Aproximación que necesariamente ha de llevarse a cabo desde una perspectiva
mucho menos pragmática, y por ende mucho más retórica que aquélla que hace ya
dos años supuso la conmemoración del primer centenario de su muerte.
Es MAHLER, y no equivocamos el tiempo verbal, más un
compositor que un hombre (porque su obra sí logró el infinito que su vida no
alcanzaría ni siquiera en su presente), terminando por hacer buena su máxima
pretensión: Hagamos que si bien no
logremos tocar el infinito, sí podamos no obstante que algo de nosotros no
muera nunca. Y será así que, su obra, inmortal más que eterna; siempre
contemporánea en cualquier caso, logre trasponerse a todas las dificultades,
tal vez porque es una obra difícil de emplazar, incluso en los buenos momentos,
logrando con ello perdurar siempre, y por siempre.
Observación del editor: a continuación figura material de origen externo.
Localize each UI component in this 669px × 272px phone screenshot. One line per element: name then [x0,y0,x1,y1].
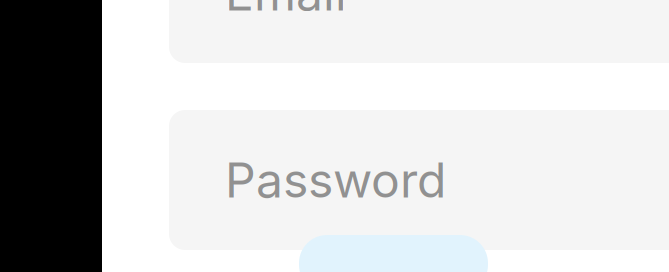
staticText: Password [225,151,446,209]
staticText: Email [225,0,347,22]
button[interactable]: Password [169,110,669,250]
button[interactable]: Email [169,0,669,63]
button[interactable]: Sign In [299,235,488,272]
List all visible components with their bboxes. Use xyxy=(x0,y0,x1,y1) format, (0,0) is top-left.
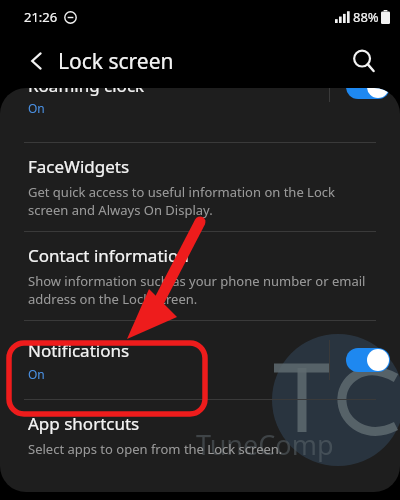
button[interactable]: App shortcuts xyxy=(0,400,400,470)
staticText: On xyxy=(28,100,45,116)
staticText: Notifications xyxy=(28,339,130,362)
button[interactable]: Toggle on xyxy=(346,88,390,99)
staticText: FaceWidgets xyxy=(28,155,130,178)
button[interactable]: Contact information xyxy=(0,232,400,320)
staticText: 88% xyxy=(353,8,379,26)
staticText: Roaming clock xyxy=(28,88,145,97)
staticText: 21:26 xyxy=(24,8,58,26)
staticText: On xyxy=(28,366,45,382)
staticText: Contact information xyxy=(28,244,189,267)
staticText: Select apps to open from the Lock screen… xyxy=(28,440,283,458)
staticText: TuneComp xyxy=(196,426,334,463)
button[interactable]: Roaming clock xyxy=(0,88,400,142)
button[interactable]: Toggle on xyxy=(346,348,390,372)
button[interactable]: Back xyxy=(16,40,58,82)
staticText: Show information such as your phone numb… xyxy=(28,272,366,308)
button[interactable]: FaceWidgets xyxy=(0,143,400,231)
button[interactable]: Notifications xyxy=(0,321,400,399)
staticText: App shortcuts xyxy=(28,412,140,435)
staticText: Lock screen xyxy=(58,47,174,76)
staticText: Get quick access to useful information o… xyxy=(28,183,335,219)
button[interactable]: Search xyxy=(342,39,386,83)
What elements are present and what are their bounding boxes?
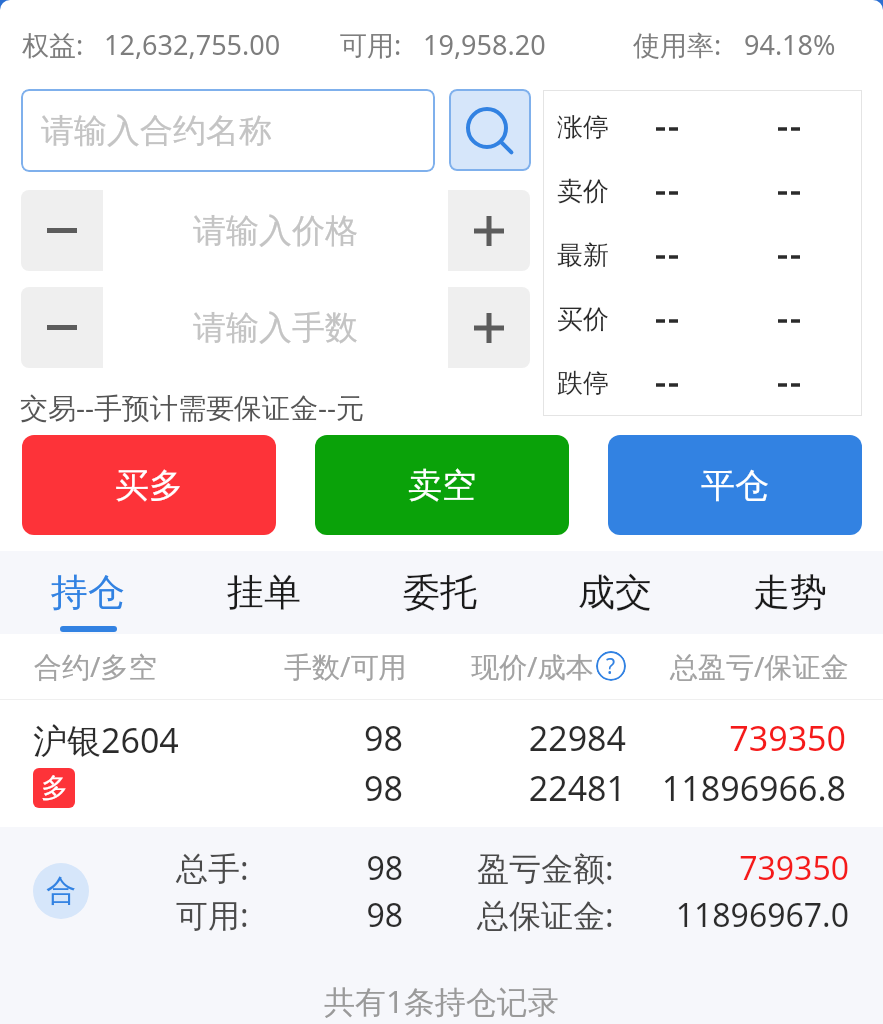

Será así que MAHLER queda fervorosamente ligado a su obra. Y
que la obra de MAHLER queda ligada al Tiempo. Y digo al Tiempo, porque la obra
de MAHLER no puede ser vinculada a ningún tiempo, a ningún momento. No se trata
de decir que la obra esté descontextualizada,
más bien al constituye una muestra de intensidad y grandeza propia de un
momento igualmente intenso y grande. Sin embargo, al contrario de lo que
ocurre con la mayoría de autores, el contexto de MAHLER resultaría insípido si de verdad
albergáramos la esperanza de explicar desde tal perspectiva los fundamentos, ya
sea los psicológicos y ni tan siquiera los técnicos, que de manera tan única
como imprescindible plagan, enriquecen y por supuesto hacen comprensible la
obra, dentro de las especificidades que
el que denominaremos Entorno Mahler vienen
concienzudamente a determinar, postergando todo lo demás.
Porque todo en MAHLER está ligado, cuando no determinado,
por el Tiempo, y por las vivencias que al mismo van ligados.
Viviendo una vida rápida,
quién sabe si a modo de presagio, en MAHLER se da cita una manera de vivir
en la que el término asustado resulta
más adecuado que otros más suaves, a la par que más agradables como podría ser intensa.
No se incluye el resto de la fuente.